The rest of this paper is organized as follows: Section 2 presents the data model. In Section 3, we describe the proposed algorithm in detail. Some simulation results which illustrate the validity and performance of the proposed method are given in Section 4. Section 5 concludes the paper.

The following notations will be used throughout this paper. Superscript ${(\cdot )}^{\ast }$, ${(\cdot )}^{\mathrm{T}}$, and ${(\cdot )}^{\mathrm{H}}$ represent the conjugate, transpose and conjugate transpose operations, respectively. The symbol $\otimes$ denotes the Schur-Hadamard product; $E[\cdot ]$ stands for the mathematical expectation and $\det (\cdot )$ is the matrix determinant; $diag[\cdot ]$ is a diagonal matrix and the values in the brackets are the diagonal elements.

2. Signal Model

Let us consider the plane crossed array presented in Figure 1. The array is centered at the origin of the three-dimensional coordinate system with two ULAs directed along the y-axis and z-axis. The ULAs $Y_a$ and $Z_a$ are composed of $M_y$ and $M_z$ omni-directional antenna elements, respectively. The distance between adjacent sensors is $d$ in the two ULAs. We assume that there are $D$ narrowband CD sources impinging on the crossed array. The observation vectors of $Y_a$ and $Z_a$ at time $t$ are given by [17,18,19,20,21].

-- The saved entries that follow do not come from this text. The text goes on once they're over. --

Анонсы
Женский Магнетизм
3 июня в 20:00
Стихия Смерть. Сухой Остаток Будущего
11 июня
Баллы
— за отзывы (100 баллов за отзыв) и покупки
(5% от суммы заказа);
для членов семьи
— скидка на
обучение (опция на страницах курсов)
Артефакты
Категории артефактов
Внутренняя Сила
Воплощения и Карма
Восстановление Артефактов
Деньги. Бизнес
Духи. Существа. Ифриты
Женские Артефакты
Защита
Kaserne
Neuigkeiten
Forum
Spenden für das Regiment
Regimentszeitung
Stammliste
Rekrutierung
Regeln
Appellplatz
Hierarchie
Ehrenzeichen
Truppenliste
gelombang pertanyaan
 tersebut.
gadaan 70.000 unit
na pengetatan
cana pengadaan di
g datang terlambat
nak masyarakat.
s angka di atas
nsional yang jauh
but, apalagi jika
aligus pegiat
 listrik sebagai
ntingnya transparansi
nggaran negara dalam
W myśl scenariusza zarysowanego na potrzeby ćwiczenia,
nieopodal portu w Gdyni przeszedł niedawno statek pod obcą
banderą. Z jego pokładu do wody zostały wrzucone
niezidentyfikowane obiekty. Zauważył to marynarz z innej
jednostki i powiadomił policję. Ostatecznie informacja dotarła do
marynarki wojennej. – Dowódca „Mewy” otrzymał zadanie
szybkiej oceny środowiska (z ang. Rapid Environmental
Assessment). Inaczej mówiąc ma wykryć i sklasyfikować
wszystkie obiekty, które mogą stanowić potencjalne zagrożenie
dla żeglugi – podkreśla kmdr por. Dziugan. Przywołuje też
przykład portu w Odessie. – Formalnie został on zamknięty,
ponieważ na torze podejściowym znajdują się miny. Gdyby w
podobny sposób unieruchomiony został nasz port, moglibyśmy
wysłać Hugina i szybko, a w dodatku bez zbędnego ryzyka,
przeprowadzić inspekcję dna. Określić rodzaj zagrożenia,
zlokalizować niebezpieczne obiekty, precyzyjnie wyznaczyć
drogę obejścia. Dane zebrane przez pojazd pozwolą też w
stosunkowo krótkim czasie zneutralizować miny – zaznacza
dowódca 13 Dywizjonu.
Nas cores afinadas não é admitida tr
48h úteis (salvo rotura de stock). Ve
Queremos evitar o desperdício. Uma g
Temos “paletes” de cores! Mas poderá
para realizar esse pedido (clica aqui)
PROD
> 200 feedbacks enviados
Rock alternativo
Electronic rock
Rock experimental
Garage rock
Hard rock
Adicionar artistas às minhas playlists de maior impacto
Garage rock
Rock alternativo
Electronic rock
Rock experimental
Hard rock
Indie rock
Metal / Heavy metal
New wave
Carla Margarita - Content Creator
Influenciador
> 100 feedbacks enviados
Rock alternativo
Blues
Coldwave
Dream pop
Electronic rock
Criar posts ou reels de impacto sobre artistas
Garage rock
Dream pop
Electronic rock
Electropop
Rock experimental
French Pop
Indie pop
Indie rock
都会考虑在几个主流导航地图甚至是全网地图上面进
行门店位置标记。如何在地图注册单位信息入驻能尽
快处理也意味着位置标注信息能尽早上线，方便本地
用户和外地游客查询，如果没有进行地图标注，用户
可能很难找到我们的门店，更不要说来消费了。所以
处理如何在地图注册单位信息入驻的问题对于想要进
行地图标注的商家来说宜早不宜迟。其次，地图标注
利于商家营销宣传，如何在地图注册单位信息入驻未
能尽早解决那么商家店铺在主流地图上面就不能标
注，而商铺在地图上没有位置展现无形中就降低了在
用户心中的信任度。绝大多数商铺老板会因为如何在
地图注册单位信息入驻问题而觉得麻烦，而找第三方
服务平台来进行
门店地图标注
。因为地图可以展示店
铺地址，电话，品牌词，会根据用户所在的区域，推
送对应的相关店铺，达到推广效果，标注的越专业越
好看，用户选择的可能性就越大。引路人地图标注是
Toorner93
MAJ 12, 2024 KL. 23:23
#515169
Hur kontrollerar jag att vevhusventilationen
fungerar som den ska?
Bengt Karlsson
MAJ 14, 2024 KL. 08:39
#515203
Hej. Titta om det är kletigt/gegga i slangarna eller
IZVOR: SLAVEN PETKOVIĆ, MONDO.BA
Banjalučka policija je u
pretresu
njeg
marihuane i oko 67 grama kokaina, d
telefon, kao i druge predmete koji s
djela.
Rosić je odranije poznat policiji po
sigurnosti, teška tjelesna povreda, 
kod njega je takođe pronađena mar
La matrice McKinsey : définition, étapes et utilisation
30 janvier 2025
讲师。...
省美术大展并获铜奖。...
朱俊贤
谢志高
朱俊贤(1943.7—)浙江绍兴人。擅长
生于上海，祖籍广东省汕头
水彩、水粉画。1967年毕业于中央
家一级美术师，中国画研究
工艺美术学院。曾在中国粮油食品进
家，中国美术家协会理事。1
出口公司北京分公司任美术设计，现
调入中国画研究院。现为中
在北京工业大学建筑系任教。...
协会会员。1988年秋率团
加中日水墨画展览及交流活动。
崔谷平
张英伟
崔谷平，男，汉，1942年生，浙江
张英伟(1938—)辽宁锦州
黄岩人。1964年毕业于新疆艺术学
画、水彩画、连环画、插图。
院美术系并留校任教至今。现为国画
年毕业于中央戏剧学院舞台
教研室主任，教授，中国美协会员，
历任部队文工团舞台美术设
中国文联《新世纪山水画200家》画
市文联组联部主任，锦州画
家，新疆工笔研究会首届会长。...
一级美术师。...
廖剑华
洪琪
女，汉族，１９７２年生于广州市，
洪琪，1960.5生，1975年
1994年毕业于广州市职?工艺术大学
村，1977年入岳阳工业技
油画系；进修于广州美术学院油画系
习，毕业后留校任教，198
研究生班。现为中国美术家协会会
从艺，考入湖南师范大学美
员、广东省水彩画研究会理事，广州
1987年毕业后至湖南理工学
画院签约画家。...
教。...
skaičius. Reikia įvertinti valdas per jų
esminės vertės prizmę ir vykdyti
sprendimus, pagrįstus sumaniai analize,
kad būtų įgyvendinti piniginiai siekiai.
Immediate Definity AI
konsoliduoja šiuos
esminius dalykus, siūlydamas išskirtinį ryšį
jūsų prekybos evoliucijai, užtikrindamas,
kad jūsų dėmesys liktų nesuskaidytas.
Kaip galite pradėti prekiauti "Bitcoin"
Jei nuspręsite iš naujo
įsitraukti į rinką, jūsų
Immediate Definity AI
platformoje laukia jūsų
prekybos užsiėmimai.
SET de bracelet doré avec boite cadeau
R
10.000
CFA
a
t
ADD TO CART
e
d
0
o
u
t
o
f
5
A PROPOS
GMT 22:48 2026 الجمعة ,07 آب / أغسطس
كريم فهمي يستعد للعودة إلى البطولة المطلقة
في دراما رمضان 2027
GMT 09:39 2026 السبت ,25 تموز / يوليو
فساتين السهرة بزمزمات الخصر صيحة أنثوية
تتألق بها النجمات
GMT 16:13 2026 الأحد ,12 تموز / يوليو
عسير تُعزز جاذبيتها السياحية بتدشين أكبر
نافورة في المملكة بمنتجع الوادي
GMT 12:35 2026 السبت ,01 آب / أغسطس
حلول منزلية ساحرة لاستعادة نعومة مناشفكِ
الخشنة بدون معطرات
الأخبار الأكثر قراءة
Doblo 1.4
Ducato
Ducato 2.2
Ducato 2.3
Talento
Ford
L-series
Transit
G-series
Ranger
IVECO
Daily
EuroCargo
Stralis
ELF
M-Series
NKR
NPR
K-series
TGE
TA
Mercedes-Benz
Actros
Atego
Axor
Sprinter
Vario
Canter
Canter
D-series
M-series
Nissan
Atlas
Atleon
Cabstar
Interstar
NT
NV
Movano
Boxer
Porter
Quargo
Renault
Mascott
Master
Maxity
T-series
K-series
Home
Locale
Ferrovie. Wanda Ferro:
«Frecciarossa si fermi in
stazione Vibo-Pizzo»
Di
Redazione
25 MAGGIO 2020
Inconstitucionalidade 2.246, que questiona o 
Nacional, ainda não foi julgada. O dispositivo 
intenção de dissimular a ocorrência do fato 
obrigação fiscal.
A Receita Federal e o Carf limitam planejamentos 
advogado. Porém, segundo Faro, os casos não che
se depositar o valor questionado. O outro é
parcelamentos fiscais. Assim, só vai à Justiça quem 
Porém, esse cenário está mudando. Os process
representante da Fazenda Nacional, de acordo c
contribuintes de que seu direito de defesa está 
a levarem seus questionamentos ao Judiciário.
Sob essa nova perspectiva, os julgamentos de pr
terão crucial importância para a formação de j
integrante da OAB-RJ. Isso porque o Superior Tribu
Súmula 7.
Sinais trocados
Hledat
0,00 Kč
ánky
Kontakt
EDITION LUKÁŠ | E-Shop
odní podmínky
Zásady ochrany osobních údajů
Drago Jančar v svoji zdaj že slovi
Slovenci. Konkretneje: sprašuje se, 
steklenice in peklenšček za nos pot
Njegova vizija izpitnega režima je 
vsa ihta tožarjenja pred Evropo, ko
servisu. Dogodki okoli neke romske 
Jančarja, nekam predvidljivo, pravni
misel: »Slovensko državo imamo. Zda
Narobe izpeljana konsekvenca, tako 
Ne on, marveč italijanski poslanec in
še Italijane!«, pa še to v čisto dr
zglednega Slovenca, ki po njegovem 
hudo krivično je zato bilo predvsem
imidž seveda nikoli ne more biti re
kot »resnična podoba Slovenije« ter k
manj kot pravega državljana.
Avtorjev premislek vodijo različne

$$y(t)={\displaystyle \sum _{i=1}^D{\displaystyle \iint a_y(\theta ,\gamma )}}{s}_i(\theta ,\gamma ,t;{\mu }_i)d\theta d\gamma +n_y(t),$$

(1)

$$z(t)={\displaystyle \sum _{i=1}^D{\displaystyle \iint a_z(\theta ,\gamma )}}{s}_i(\theta ,\gamma ,t;{\mu }_i)d\theta d\gamma +n_z(t),$$

(2)

where $y(t)$ is the $M_y\times 1$ array output vector of the sub-array $Y_a$; $z(t)$ is the $M_z\times 1$ array output vector of the sub-array $Z_a$; $s_i(\theta ,\gamma ,t;{\mu }_i)$ is the complex random angular signal density function of the i-th source. The vector ${\mu }_i=({\theta }_i,{\sigma }_{{\theta }_i},{\gamma }_i,{\sigma }_{{\gamma }_i})$ determines the central azimuth DOA ${\theta }_i$, the azimuth angular spread ${\sigma }_{{\theta }_i}$, the central elevation DOA ${\gamma }_i$ and the elevation angular spread ${\sigma }_{{\gamma }_i}$ of the i-th sensor; $n_y(t)$ and $n_z(t)$ are Gaussian white noise with zero-mean and variance, while ${\sigma }_n^2$; $a_y(\theta ,\gamma )$ and $a_z(\theta ,\gamma )$ are the two array manifold vectors at direction $(\theta ,\gamma )$:

$$\begin{array}{l}{a}_y(\theta ,\gamma )={[e^{j\eta 0.5(M_y-1)\sin \theta \sin \gamma },e^{j\eta 0.5(M_y-3)\sin \theta \sin \gamma },\dots ,e^{-j\eta 0.5(M_y-1)\sin \theta \sin \gamma }]}^{\mathrm{T}},\\ a_z(\theta ,\gamma )={[e^{j\eta 0.5(M_z-1)\cos \gamma },e^{j\eta 0.5(M_z-3)\cos \gamma },\dots ,e^{-j\eta 0.5(M_z-1)\cos \gamma }]}^{\mathrm{T}},\end{array}$$

(3)

where $\eta =2\pi d/\lambda$, and $\lambda$ is the wavelength of the coming signal.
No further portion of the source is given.